The developer’s environmental consultant reported several contaminants in soil and groundwater samples beyond cleanup standards, estimating a cleanup at $4 million to $8 million. In 2006, Lighthouse applied to the brownfields program, which has tax credits ranging from 10 percent to 22 percent of various costs.

The DEC rejected the request a year later, finding most samples were well within its post-cleanup limits and the site did not meet the statutory definition of a brownfield.
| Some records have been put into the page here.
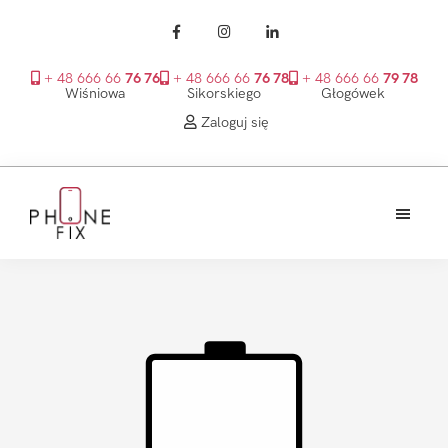
+ 48 666 66
76 76
+ 48 666 66
76 78
+ 48 666 66
79 78
Wiśniowa
Sikorskiego
Głogówek
Zaloguj się
Przejdź
Przejdź
Przejdź
do
do
do
treści
głównego
stopki
PhoneFix
paska
bocznego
It is defined as property whose redevelopment or reuse “may be complicated by the presence or potential presence of a contaminant,” meaning “hazardous waste and/or petroleum.”

However, the seven judges described a low eligibility threshold consistent with the statute’s legislative history, “so long as the presence or potential presence of a contaminant within its boundaries makes redevelopment or reuse more complex, involved or difficult in some way.”

Alan Knauf, attorney for the developers, said it’s a great waterfront site, one what wouldn’t be available now except for the environmental issues, and they plan to move ahead. “We had financing, but the people would not go forward without the DEC signing off on the release of liability,” he said.

Knauf said the tax credits over the probable 10 years of the project will be exceeded “many times over” by the economic benefit from property taxes, new jobs and other taxes and development of a new visitor destination for Rochester.

State conservation officials declined to immediately comment.